Telfer's Thoughts 15.12.25
- Ben Sisam
- Dec 15, 2025
- 3 min read
As the curtain comes down on what has been a fairly memorable year for NZ Golf, another relatively new young face has popped up on our radar screen. His name is Jimmy Zheng and he finished 3rd on Sunday at the Victorian PGA Championship on the redoubtable Moonah Links course.
In extremely difficult conditions, with howling winds buffeting the course all day, the 23-year-oldKiwi rookie pro shot a 1 under par 71, the second-best round of the final day.
Indicative of the conditions was the fate of the eventual winner Marc Leishman, a 6-time winner on the USPGA Tour before he switched allegiance to LIV golf a couple of years back. Leishman is still one of Australia’s leading golfers, as he’s shown over the past two weeks at the Australian Open and the Australian PGA, but at Moonah Links on Sunday in those terrible conditions, the best he could do was a 4 over par 76 and yet that was good enough for him to win the tournament by 1 shot from fellow Australian Josh Younger, who also shot 76. A further shot back came Jimmy Zheng in a tie for 3rd place. Zheng picked up A$12,800, his best pay day to date from his short 10- tournament career.
For a while late on Sunday afternoon it looked as if Jimmy’s winning score of 3 under might just get him into a play-off, as the strong swirling winds saw the leading half dozen or so players ahead of him tumble down the leaderboard. Fortunately for Leishman and Younger, the final hole at Moonah measuring 581 metres, was down wind and that saw the long-hitting Leishman make birdie and Younger par and so secure the first two finishing spots respectively.
A further insight into how hard this course was playing on Sunday can be gauged from the scores of the top 20 finishers. Twelve of the field recorded rounds of 75 or worse.
So take note of the name Jimmy Zheng, who said afterwards that his aim is to follow in the footsteps of Kazuma Kobori, who jumped from the Australasian PGA Tour onto the DP World Tour following a series of outstanding performances on this Aussie tour.
Jimmy comes to the professional ranks with an outstanding amateur career. He won the NZ Secondary Schools Championship 7 years ago as a 16-year-old at Palmerston North Golf Club, which included a round of 60 on what was the home course of the likes of Grant Waite and Craig Perks. He was selected to represent NZ at the Youth Olympics at Buenos Aires two years later. And he represented NZ at the prestigious Asia Pacific Championships, finishing a creditable 12th among essentially the world’s best amateurs.

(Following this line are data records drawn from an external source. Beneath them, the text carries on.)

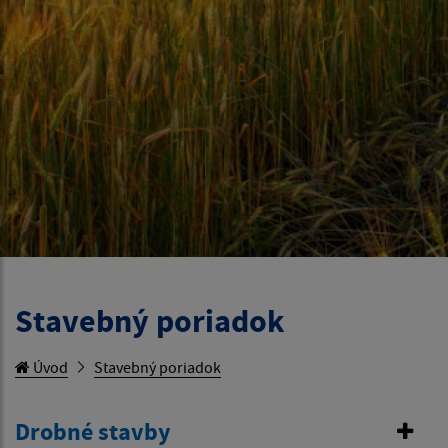
Stavebný poriadok
Úvod
Stavebný poriadok
Drobné stavby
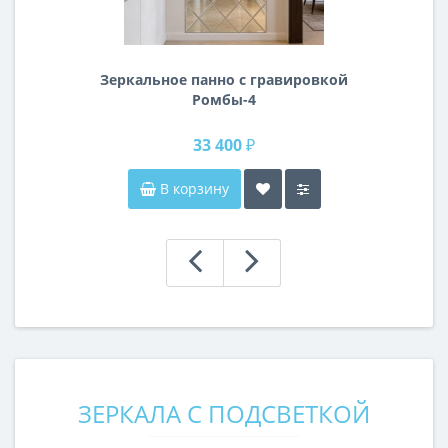
Зеркальное панно с гравировкой
Ромбы-4
33 400 ₽
В корзину
ЗЕРКАЛА С ПОДСВЕТКОЙ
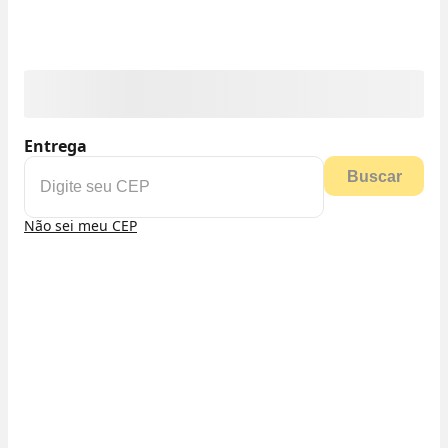
Entrega
Buscar
Não sei meu CEP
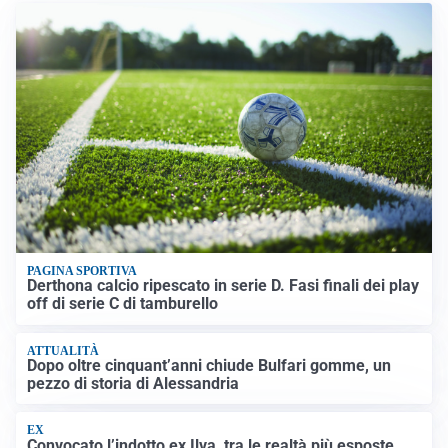
PAGINA SPORTIVA
Derthona calcio ripescato in serie D. Fasi finali dei play
off di serie C di tamburello
ATTUALITÀ
Dopo oltre cinquant’anni chiude Bulfari gomme, un
pezzo di storia di Alessandria
EX
Convocato l’indotto ex Ilva, tra le realtà più esposte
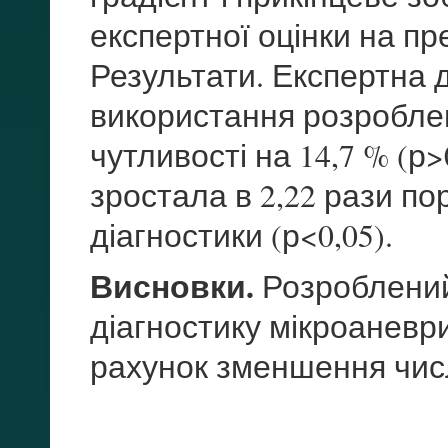
експертної оцінки на п
Результати. Експертна 
використання розробле
чутливості на 14,7 % (р>
зростала в 2,22 рази по
діагностики (р<0,05).
Висновки.
Розроблений
діагностику мікроаневр
рахунок зменшення числ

In May of last year he won the PGA of Australasia Qualifying School. Again another significant credit to his name.
And this year he’s been playing on the Australasian tour. He’s had 10 starts to date, with 2 top 5 finishes, 4th in the West Australian PGA and now a 3rd place finish at the Victorian PGA. All up he’s won around A$30,000.
I’m sure he’ll command plenty of attention when he tees it up next year in the NZ Open in Queenstown, starting on 26 February.

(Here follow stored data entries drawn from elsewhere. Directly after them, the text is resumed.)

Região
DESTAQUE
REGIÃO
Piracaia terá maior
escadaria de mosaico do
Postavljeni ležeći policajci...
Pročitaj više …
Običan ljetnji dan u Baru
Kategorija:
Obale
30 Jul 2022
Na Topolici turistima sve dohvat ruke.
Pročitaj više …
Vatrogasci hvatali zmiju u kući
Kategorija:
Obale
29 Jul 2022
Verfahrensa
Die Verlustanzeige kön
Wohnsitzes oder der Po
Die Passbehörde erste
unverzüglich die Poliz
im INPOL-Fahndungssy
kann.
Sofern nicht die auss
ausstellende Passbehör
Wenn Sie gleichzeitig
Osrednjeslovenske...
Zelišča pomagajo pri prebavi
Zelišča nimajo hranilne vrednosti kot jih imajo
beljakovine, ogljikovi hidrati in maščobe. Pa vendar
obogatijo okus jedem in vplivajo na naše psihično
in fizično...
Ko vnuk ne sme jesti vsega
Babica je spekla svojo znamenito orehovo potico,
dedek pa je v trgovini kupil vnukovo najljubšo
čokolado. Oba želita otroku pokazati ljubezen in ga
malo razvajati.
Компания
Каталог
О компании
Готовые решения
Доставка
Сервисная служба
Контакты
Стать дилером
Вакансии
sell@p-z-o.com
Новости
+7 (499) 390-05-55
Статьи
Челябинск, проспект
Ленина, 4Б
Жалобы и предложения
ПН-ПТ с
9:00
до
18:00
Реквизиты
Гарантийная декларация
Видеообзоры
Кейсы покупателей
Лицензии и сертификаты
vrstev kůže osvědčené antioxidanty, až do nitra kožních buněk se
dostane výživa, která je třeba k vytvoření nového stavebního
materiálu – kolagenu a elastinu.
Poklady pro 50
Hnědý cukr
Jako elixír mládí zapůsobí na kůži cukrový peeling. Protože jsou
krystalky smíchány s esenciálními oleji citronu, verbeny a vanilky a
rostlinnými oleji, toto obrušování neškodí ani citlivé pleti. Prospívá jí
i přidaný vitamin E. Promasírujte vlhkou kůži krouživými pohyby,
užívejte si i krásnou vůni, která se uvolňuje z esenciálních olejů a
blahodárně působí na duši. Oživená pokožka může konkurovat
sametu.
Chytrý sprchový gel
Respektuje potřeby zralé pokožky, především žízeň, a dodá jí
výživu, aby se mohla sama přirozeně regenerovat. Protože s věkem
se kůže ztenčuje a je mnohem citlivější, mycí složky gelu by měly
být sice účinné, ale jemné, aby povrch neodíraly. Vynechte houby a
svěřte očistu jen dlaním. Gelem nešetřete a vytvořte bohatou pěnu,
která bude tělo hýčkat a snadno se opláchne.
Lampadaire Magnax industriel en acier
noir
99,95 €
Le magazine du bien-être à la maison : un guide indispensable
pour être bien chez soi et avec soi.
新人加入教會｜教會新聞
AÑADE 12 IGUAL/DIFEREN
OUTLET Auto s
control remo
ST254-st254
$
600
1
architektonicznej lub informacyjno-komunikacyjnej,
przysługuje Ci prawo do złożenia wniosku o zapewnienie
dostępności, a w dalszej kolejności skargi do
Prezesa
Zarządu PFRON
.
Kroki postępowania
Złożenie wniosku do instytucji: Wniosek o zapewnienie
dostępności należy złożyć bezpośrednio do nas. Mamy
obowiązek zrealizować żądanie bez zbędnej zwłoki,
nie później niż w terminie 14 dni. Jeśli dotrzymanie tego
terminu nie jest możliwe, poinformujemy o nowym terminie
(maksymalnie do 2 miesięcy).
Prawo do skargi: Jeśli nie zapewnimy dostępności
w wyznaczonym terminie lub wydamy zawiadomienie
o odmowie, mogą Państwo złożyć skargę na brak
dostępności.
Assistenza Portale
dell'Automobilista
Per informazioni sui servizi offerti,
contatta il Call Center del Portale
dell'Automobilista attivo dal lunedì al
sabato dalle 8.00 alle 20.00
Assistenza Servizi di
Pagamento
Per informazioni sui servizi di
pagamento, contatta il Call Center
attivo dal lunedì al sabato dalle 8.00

Meanwhile, faraway in every sense of the word. Lydia Ko and golfing partner Jason Day were bathing in beautiful calm Florida weather, trying to win for a second time to win the Grant Thornton International Teams title. This format sees one female and one male teaming up with 15 other teams competing in foursomes and fourball over three separate rounds.

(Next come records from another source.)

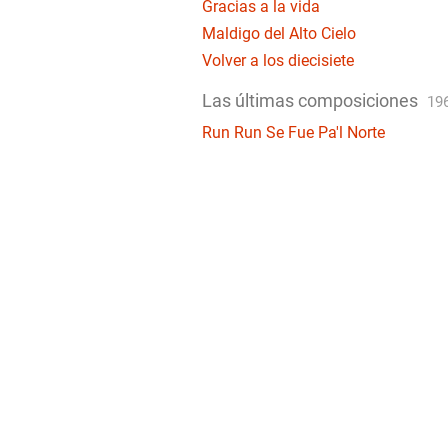
Gracias a la vida
Maldigo del Alto Cielo
Volver a los diecisiete
Las últimas composiciones
19
Run Run Se Fue Pa'l Norte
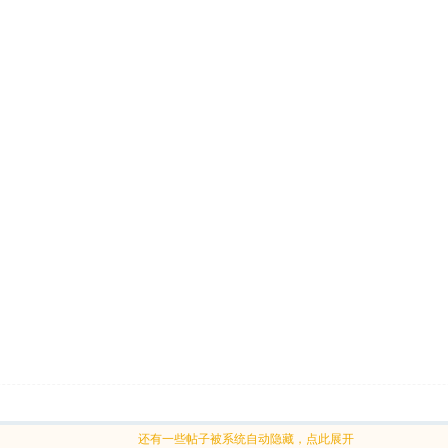
还有一些帖子被系统自动隐藏，点此展开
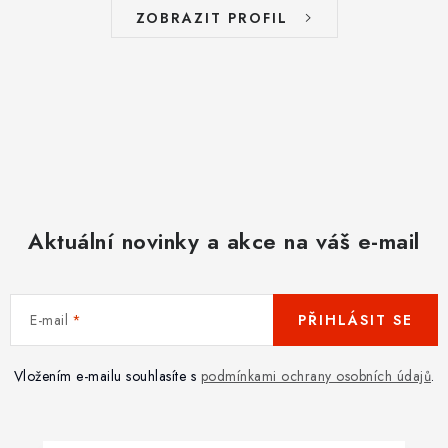
ZOBRAZIT PROFIL
Aktuální novinky a akce na váš e-mail
E-mail
PŘIHLÁSIT SE
Vložením e-mailu souhlasíte s
podmínkami ochrany osobních údajů
.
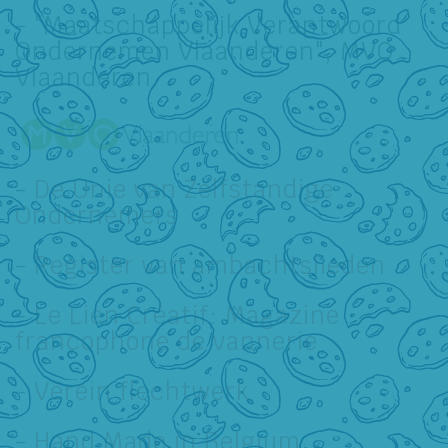
- "Maatschappelijk Verantwoord
Ondernemen Vlaanderen", MVO
Vlaanderen
-
De Unie van Zelfstandige
Ondernemers
-
Register van ambachtslieden
-
Le Lien Créatif: Magazine
francophone de vannerie
-
Verein flechtwerk
-
Hand Made in Belgium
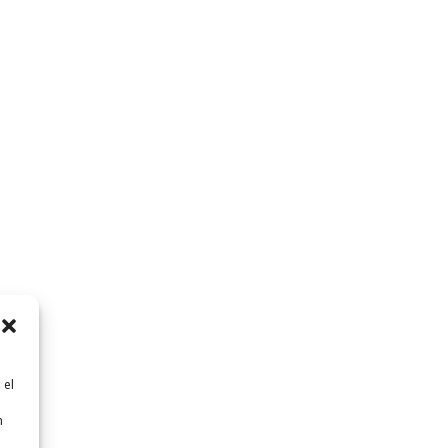
 el
n
n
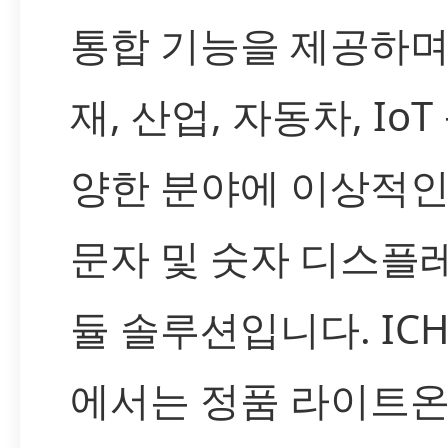
통합 기능을 제공하며
재, 산업, 자동차, IoT
양한 분야에 이상적인 
문자 및 숫자 디스플
듈 솔루션입니다. IC
에서는 정품 라이트온 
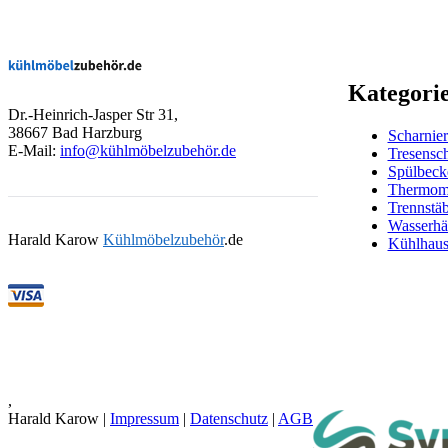
Kategori
Dr.-Heinrich-Jasper Str 31,
38667 Bad Harzburg
Scharnier
E-Mail:
info@kühlmöbelzubehör.de
Tresensch
Spülbeck
Thermom
Trennstä
Wasserhä
Harald Karow
Kühlmöbelzubehör
.de
Kühlhaus
,
Harald Karow |
Impressum
|
Datenschutz
|
AGB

The Down Under combo of Day and Ko won this inaugural event two years ago but this year finished at the other end of the scoreboard in a tie for 13th place with three other teams.
The American pair of Lauren Coughlin and Kim Novak took out the title this year, sharing the US$1million winner’s purse. Ko and Day didn’t do too badly for their 13th place though, each pocketing US$63,500.